Appealing A Conviction For Hearsay

Elections matter, and in Texas we elect appellate judges. We’ve been electing extremist conservative authoritarians for a few decades now.  The result is that even when the State cheats at trial or a trial judge makes a clear mistake, it’s nearly impossible to get a conviction overturned. Today we are going to look at hearsay. What if you are convicted at trial, and the State used hearsay to help them convict? (Spoiler alert, it’s not going to be good for the defendant on appeal).

What is hearsay in Texas?

Hearsay is an out-of-court statement offered in evidence to prove the truth of the matter asserted and is inadmissible unless a statute or rule of exception applies. TEX. R. EVID. 801(d), 802.

A common hearsay objection is when a witness, Mr. Z, is testifying and answers that “Then Mr. X told me that”. The defense objects hearsay (and probably Confrontation, I try to always object to both). The reason? Mr. X isn’t on the stand, so Mr. Z can’t get tell the jury what Mr. X said. Mr. X needs to take the stand to do that.

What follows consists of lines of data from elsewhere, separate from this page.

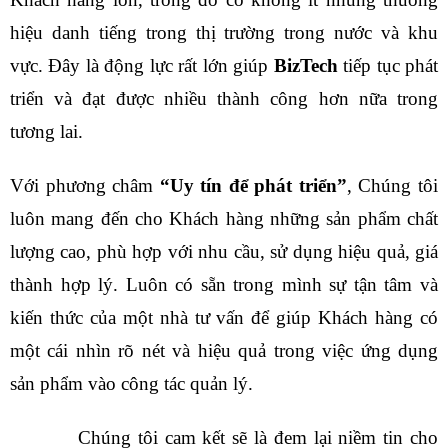
hiệu danh tiếng trong thị trường trong nước và khu
vực. Đây là động lực rất lớn giúp
BizTech
tiếp tục phát
triển và đạt được nhiều thành công hơn nữa trong
tương lai.
Với phương châm
“Uy tín để phát triển”
, Chúng tôi
luôn mang đến cho Khách hàng những sản phẩm chất
lượng cao, phù hợp với nhu cầu, sử dụng hiệu quả, giá
thành hợp lý. Luôn có sẵn trong mình sự tận tâm và
kiến thức của một nhà tư vấn để giúp Khách hàng có
một cái nhìn rõ nét và hiệu quả trong việc ứng dụng
sản phẩm vào công tác quản lý.
Chúng tôi cam kết sẽ là đem lại niềm tin cho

How do appellate courts ignore hearsay violations?

Texas appellate courts love saying defendants “waived error”. Which means that even if your trial isn’t fair, it doesn’t matter because you wanted that to happen, or you didn’t object fast enough or precisely enough.

Make A Timely Objection

A party claiming the erroneous admission of hearsay must make a timely objection and secure a ruling or the issue is not preserved for appellate review. See TEX. R. APP. P. 33.1; Mack v. State, 872 S.W.2d 36, 38 (Tex. App.—Fort Worth 1994, no pet.) (holding any error in admission of hearsay testimony was not preserved because defendant failed to make a timely objection and secure a ruling on the objection).

So you have to object every time, and you have to ask for a ruling each time. And Texas appellate courts love pointing out that you waited too long or didn’t object under the right subsection of a statute.

Object All The Time To Everything

Another way appellate courts work for the State and against Defendants is by saying that even if the State cheats, and offers evidence in violation of the Rules of Evidence, that’s ok because the evidence that shouldn’t have come in is just like some other piece of evidence you didn’t object to.

“Erroneously admitting evidence ‘will not result in reversal when other such evidence was received without objection, either before or after the complained-of ruling.” Coble, 330 S.W.3d at 282. This holds true even when the evidence is not the same but is very similar or substantially the same evidence. Estrada v. State, 313 S.W.3d 274, 302 n. 29 (Tex. Crim. App. 2010) (very similar evidence admitted); Mayes v. State, 816 S.W.2d 79, 88 (Tex. Crim. App. 1991) (substantially the same evidence admitted).

How is this possible? That doesn’t seem fair to Defendants?

It’s not, but we’ve been putting prosecutors on the Court of Criminal Appeals for so long we have case law like this.

The erroneous admission of hearsay evidence is nonconstitutional error. Johnson v. State, 967 S.W.2d 410, 417 (Tex. Crim. App. 1998). Nonconstitutional error requires reversal only when the error affected a party’s substantial rights. See TEX. R. APP. P. 44.2(b). Error that has a substantial and injurious effect or influence in determining the jury’s verdict affects a substantial right. Coble v. State, 330 S.W.3d 253, 280 (Tex. Crim. App. 2010).

What does that mean? That an appellate court can agree that you objected, that you were harmed, that the trial court made a mistake, and even though you are sentenced to decades in prison it doesn’t matter. The appellate court has an out to save any conviction by saying the erroneously introduced evidence “didn’t affect the juries verdict”.

Here’s the deal, appellate courts have no idea what a jury decides or why. The jury doesn’t tell the appellate court why they found a defendant guilty or what evidence they found important. The appellate courts are saying this information isn’t vital to appellate judges. But appellate judges make decisions in entirely different ways than jurors.

If you are appealing a conviction in Texas, it’s not a great strategy if hearsay is your only issue.